What you are asked to do
Please return each entry that follows exactly as written, and keep the pictures out.

※

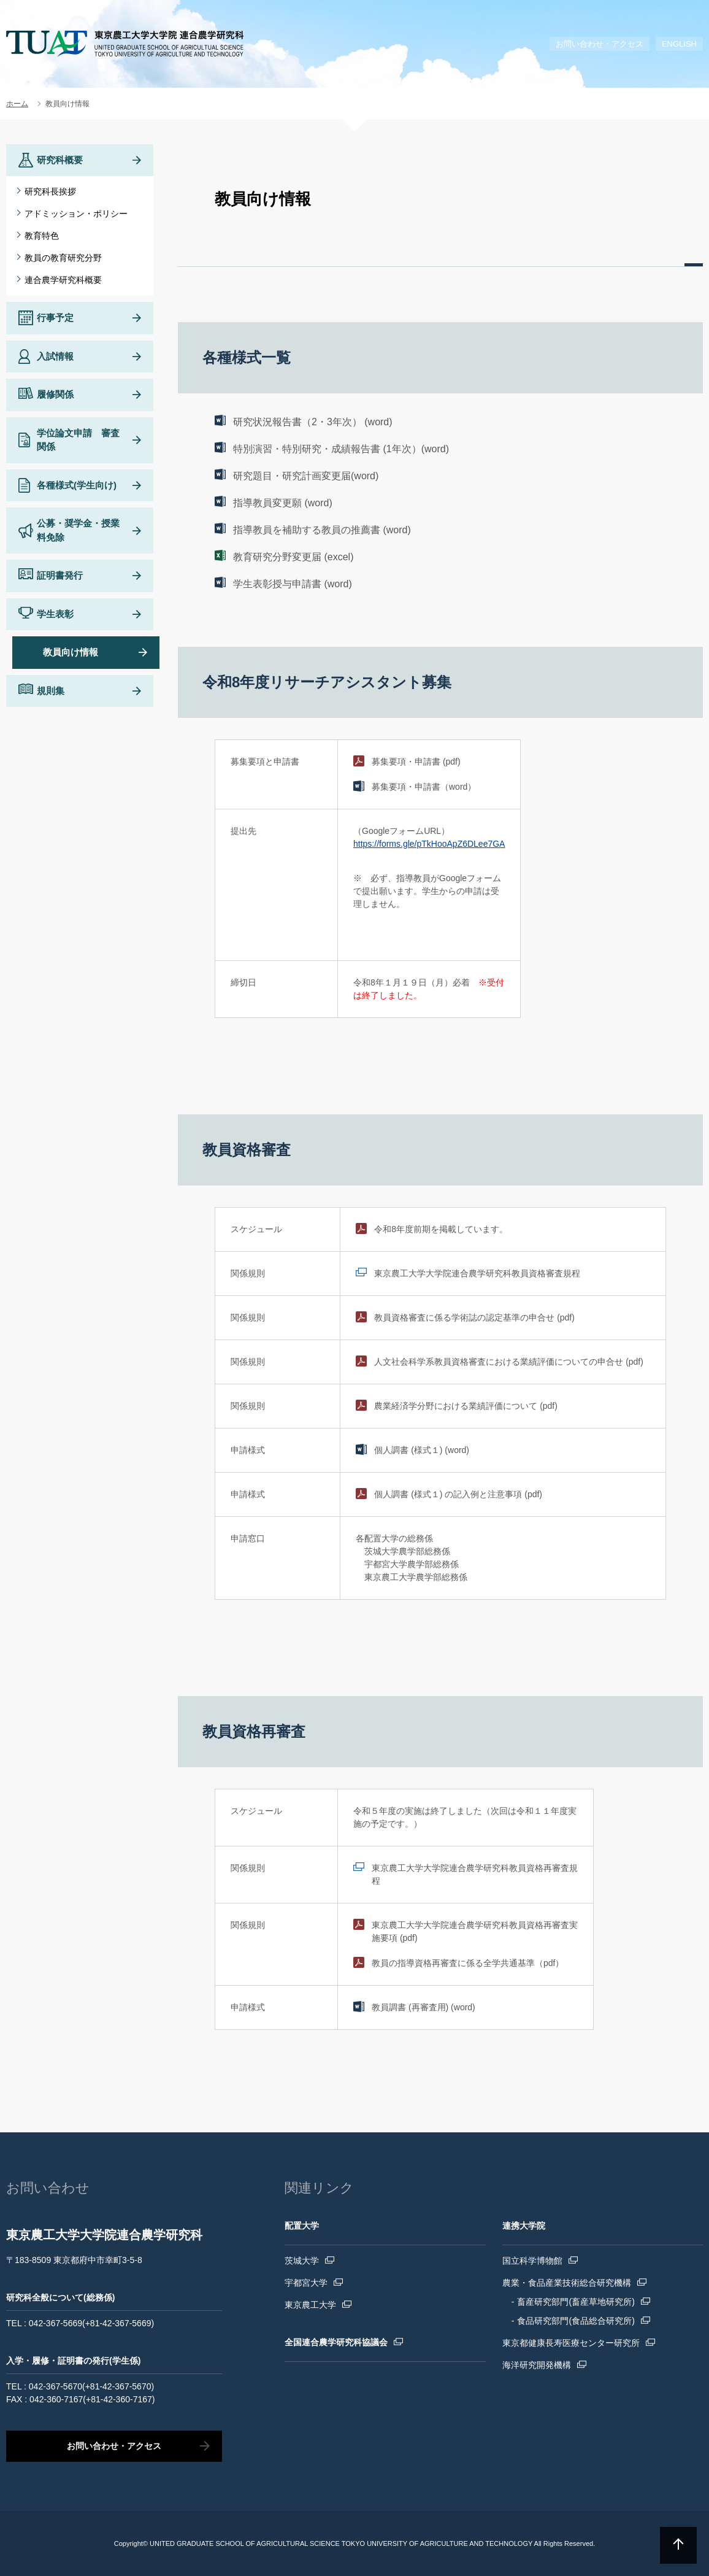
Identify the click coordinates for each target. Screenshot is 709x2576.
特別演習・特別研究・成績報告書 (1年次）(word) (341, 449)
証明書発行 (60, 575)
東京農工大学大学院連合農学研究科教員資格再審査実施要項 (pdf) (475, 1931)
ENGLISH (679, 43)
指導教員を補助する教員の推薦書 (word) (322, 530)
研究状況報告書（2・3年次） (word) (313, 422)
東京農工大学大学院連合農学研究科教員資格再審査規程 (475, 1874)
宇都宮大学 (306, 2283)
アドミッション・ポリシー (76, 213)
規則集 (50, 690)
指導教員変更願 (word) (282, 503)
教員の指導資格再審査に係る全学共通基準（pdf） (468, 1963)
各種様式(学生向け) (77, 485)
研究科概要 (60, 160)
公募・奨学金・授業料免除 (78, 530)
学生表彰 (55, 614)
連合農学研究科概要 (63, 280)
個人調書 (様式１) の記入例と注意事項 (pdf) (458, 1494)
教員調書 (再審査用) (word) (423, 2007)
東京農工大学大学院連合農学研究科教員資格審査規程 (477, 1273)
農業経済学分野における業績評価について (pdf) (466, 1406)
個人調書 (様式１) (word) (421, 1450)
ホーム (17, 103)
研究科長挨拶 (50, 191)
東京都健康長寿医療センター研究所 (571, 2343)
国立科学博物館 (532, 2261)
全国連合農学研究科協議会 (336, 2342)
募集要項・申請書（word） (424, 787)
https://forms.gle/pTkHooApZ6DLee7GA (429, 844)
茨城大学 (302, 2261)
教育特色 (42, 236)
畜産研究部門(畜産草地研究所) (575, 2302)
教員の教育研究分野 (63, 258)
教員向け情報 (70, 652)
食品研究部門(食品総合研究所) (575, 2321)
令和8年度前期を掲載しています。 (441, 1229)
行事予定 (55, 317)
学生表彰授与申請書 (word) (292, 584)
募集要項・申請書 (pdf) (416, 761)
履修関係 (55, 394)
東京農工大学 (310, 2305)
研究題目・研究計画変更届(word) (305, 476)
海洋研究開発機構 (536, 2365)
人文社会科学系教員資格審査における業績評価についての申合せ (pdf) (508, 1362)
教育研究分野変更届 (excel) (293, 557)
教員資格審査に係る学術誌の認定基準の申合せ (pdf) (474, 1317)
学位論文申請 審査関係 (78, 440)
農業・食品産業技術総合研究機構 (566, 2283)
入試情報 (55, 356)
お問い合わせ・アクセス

※

Solution to the exercise
Identify the click coordinates for each target. Screenshot is 709x2576.
特別演習・特別研究・成績報告書 (1年次）(word) (341, 449)
証明書発行 (60, 575)
東京農工大学大学院連合農学研究科教員資格再審査実施要項 (pdf) (475, 1931)
ENGLISH (679, 43)
指導教員を補助する教員の推薦書 (word) (322, 530)
研究状況報告書（2・3年次） (word) (313, 422)
東京農工大学大学院連合農学研究科教員資格再審査規程 (475, 1874)
宇都宮大学 (306, 2283)
アドミッション・ポリシー (76, 213)
規則集 (50, 690)
指導教員変更願 (word) (282, 503)
教員の指導資格再審査に係る全学共通基準（pdf） (468, 1963)
各種様式(学生向け) (77, 485)
研究科概要 (60, 160)
公募・奨学金・授業料免除 (78, 530)
学生表彰 (55, 614)
連合農学研究科概要 (63, 280)
個人調書 (様式１) の記入例と注意事項 (pdf) (458, 1494)
教員調書 (再審査用) (word) (423, 2007)
東京農工大学大学院連合農学研究科教員資格審査規程 (477, 1273)
農業経済学分野における業績評価について (pdf) (466, 1406)
個人調書 (様式１) (word) (421, 1450)
ホーム (17, 103)
研究科長挨拶 (50, 191)
東京都健康長寿医療センター研究所 (571, 2343)
国立科学博物館 (532, 2261)
全国連合農学研究科協議会 (336, 2342)
募集要項・申請書（word） (424, 787)
https://forms.gle/pTkHooApZ6DLee7GA (429, 844)
茨城大学 (302, 2261)
教育特色 (42, 236)
畜産研究部門(畜産草地研究所) (575, 2302)
教員の教育研究分野 (63, 258)
教員向け情報 (70, 652)
食品研究部門(食品総合研究所) (575, 2321)
令和8年度前期を掲載しています。 (441, 1229)
行事予定 (55, 317)
学生表彰授与申請書 (word) (292, 584)
募集要項・申請書 (pdf) (416, 761)
履修関係 (55, 394)
東京農工大学 (310, 2305)
研究題目・研究計画変更届(word) (305, 476)
海洋研究開発機構 (536, 2365)
人文社会科学系教員資格審査における業績評価についての申合せ (pdf) (508, 1362)
教育研究分野変更届 (excel) (293, 557)
教員資格審査に係る学術誌の認定基準の申合せ (pdf) (474, 1317)
学位論文申請 審査関係 (78, 440)
農業・食品産業技術総合研究機構 (566, 2283)
入試情報 (55, 356)
お問い合わせ・アクセス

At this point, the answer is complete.